Jane Gardam's Old Filth is another of those books which I've only just got round to reading despite wanting to since it was published a few years ago. The descriptions of Old Filth's separation from his father, left in Malaysia while he was sent to England at a very tender age brought back memories of my childhood separation from my parents, as they were in Ghana in West Africa while my sister and self were at boarding school in England. However my experiences were generally happier than Old Filth's, whose life seemed to have had a variety of very unhappy experiences, all born with grace and a stoicism that seems rarely to exist in present times.
Current read is Stephen Greenblatt's Will in the World, a biography of sorts of William Shakespeare. Based on what little documentary evidence is available a sort-of picture gradually emerges of the most famous playwright in the English language. But somehow he still seems only to speak through his plays; there is little else to go on, so do we really get to know Shakespeare the human being? To me he still seems to be a figure glimpsed through a mist, only partly visible. But still worth reading about in this book, as it sends me back to the plays to read the context of at least some of the chosen quotes.

Friday 11 January 2008

Marmalade making

Yesterday was such a grey, dismal day that I was glad to spend the morning in the kitchen making marmalade with the Seville oranges I bought the previous day on a trip to my local shopping centre. One of the local greengrocer's had some boxes of Seville oranges on display so I bagged myself a couple of pounds, bought some sugar and was all set. The recipe I use is one from the handbook from my old and now retired Kenwood Chef, which tells you to chop the oranges using the liquidiser - much quicker than spending hours chopping by hand, and although the resulting marmalade wouldn't win any prizes for appearance, it tastes wonderful, sharp and citrussy. I have never found a shop-bought marmalade that comes antwhere near it for taste. The afternoon was spent catching up on figures for the parish council of which I'm treasurer, to ensure the evening meeting went well.
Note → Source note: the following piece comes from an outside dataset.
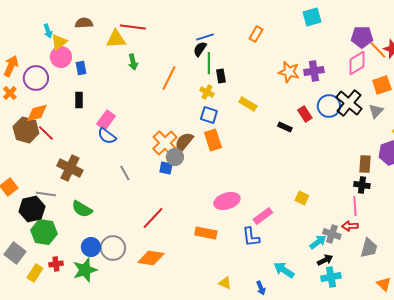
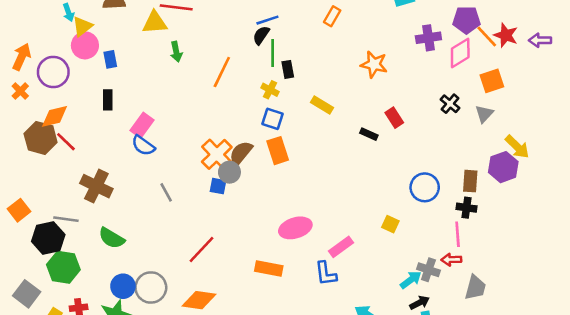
purple cross: (314, 71) -> (428, 38), moved
black cross: (349, 103) -> (450, 104), size x0.6
blue circle: (329, 106) -> (425, 187), moved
This evening I'm out to see the film of the Kite Runner with members of the reading Group. We read the book last year, more -or-less at the time the film was beginning to be publicised, so are keen to see it and compare with the book, which we almost all found memorable and moving.

Friday 4 January 2008

Catching up on reading

Although I didn't feel that I had read much over Christmas, I found that recently I have finished Alan Bennett's An Uncommon reader, and Ayaan Hirsi Ali's Infidel, last week. This last read was quite intriguing; I thought on starting it that it would be a bit heavy going, but not a bit, I kept wanting to find out what happened to her next and how she achieved all that she has in a foreign country and strange language. What a woman she is and what a stoic. She doesn't believe in sitting down and moaning about her lot in life, but carries on and thinks out a way of working out her own way of getting to where she wants to be. Her revelations about Islam were eye-opening for me, ignoramous that I am about Islam in many ways.
Alan Bennett's book on the other hand has so much sense to say about reading and all told in the gentle yet sharply observed tone he uses. The story of the Queen visiting a mobile library outside Buckingham Palace and taking a book out to be polite amd reading it all the way through because she was brought up to finish what she had started, and then reading one book leading to another and another, is delightful, but there are serious messages about reading in it. As a lifetime reader and chartered librarian, I found the comments Alan Bennett makes, in the form of the Queen's thoughts about reading, spot on.